Paint Provides Network Protection
thefickler writes "Forget WEP and WPA; I'm switching over to the EM-SEC Coating System, a recently announced paint developed by EM-SEC Technologies that acts as an electromagnetic fortress, allowing a wireless network to be contained within painted walls without fear of someone tapping in or hacking wireless networks. The EM-SEC Coating System is clearly the most secure option aside from stringing out the CAT5, and can be safely used to protect wireless networks in business and government facilities."
I hope no one ever wants to use a cell phone in your house.
This is my sig, there are many like it, but this one is mine...

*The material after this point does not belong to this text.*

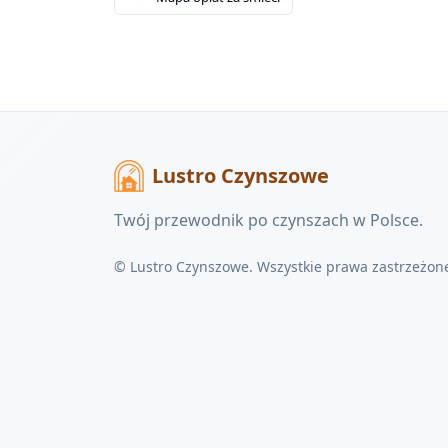
Lustro Czynszowe
Twój przewodnik po czynszach w Polsce.
© Lustro Czynszowe. Wszystkie prawa zastrzeżon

Anyone who needs their network to be more than casually "safe" needs to run cat5. Running some cable is too much of a problem, but repainting your house and installing some specialty doors and windows is somehow easier?
We are all just people.
Governments have a great habit of wasting money by trying to dot every 'i' and cross every 't'. Of course, you can never achieve perfection, but their endless quest does have the effect of each extra step costing enormous amounts of extra money with minimal incremental benefit.
In this case: WPA (and many other layers of encryption) = free. Painting a building with special paint = £$massive.
What's scary is that someone from a government department will mandate this kind of tosh - and suddenly every government building (including leisure centres) will have to have it.
Of course, the irony is that - once they get paint like this, people will feel overly secure - reduce the more sensible types of encryption - and then leave the loading bay doors open, right next to a wireless repeater, pouring forth their unencrypted secrets.
If a job's not worth doing, it's not worth doing right.